Il vescovo ha quindi citato il vecchio motto latino “bonum faciendum, malum vitandum”, ricordando: “Bisogna evitare il male, bisogna concentrarsi sul bene da fare e quindi concentratevi sul meglio della vostra professionalità, arricchito dalla qualità umana che vi contraddistingue”.
“Ognuno è prezioso – ha proseguito – sentitevi animati dalla positività, siate fieri di quello che vivete, qualificatelo sempre di più, portando avanti un progetto positivo di società civile, dove riusciamo a mettere in delle nicchie le interferenze del negativo e se il negativo interferisce nella società, facciamo crescere la società”.
“Radicate nei vostro cuori il bene, che sia la luce nei momenti di difficoltà – ha concluso il vescovo Piazza – nei momenti difficili ritrovate nei vostri cuori quella lucina che vi dà coraggio e fiducia, io posso pregare che questa luce non si spenga mai in nessuno di voi, ed è la mia benedizione per questo Santo Natale, perchè alla fierezza dell’impegno corrisponda anche la serenità del cuore che sa affrontare le difficoltà del vivere”.

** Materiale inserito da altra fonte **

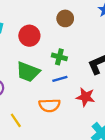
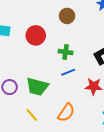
green trapezoid: (28, 72) -> (37, 87), moved
orange semicircle: (49, 105) -> (66, 113), moved, turned -48

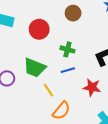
green trapezoid: (37, 87) -> (35, 68), moved
yellow line: (32, 115) -> (48, 90), moved

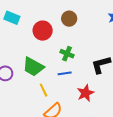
brown circle: (73, 13) -> (69, 19), moved
red star: (92, 87) -> (85, 93), turned 30

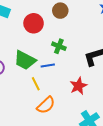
blue line: (65, 73) -> (48, 66), moved

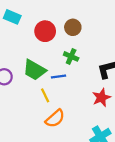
brown circle: (60, 11) -> (73, 27), moved
red star: (78, 86) -> (101, 98), moved

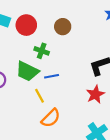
red circle: (45, 31) -> (26, 25), moved
green cross: (71, 56) -> (42, 51), moved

Tribunale – Personale, addetti ai lavori e ospiti nell’aula 6 per gli auguri di Natale e la benedizione del vescovo Piazza
All’ingresso del palazzo di giustizia, nel frattempo, questa settimana hanno fatto la loro comparsa gli addobbi delle festività, il consueto grande albero di Natale e un nuovo presepe, allestiti nei giorni scorsi dal personale, cui di recente si sono aggiunti gli addetti all’accoglienza che, assieme ai vigilantes e alle bariste, sono diventati in breve tra i volti familiari di chi frequenta abitualmente il “tempio” della giustizia di via Falcone e Borsellino al Riello.
Sono intanto andate come sempre “a ruba” le idee regalo del mercatino dei detenuti. dalle bottiglie di vino “Valelapena” e “Fresco di galera” alla “prison beer” in lattina, dalle tisane ai biscotti, realizzati da reclusi e recluse in varie prigioni italiane. Tra i prodotti più gettonati, quelli del progetto Orto-Farina del tuo sacco, agricoltura solidale in carcere e quelli col marchio “doppia T”, Tuscia viterbese-social green.
La mattinata si è conclusa con il classico rinfresco tra l’aula di corte d’assise e il bar, inaugurato dal vescovo Piazza che si è trattenuto ancora per qualche minuto, alzando i calici col presidente Oddi e il procuratore Auriemma per brindare alle prossime festività, con l’augurio di serenità per tutti.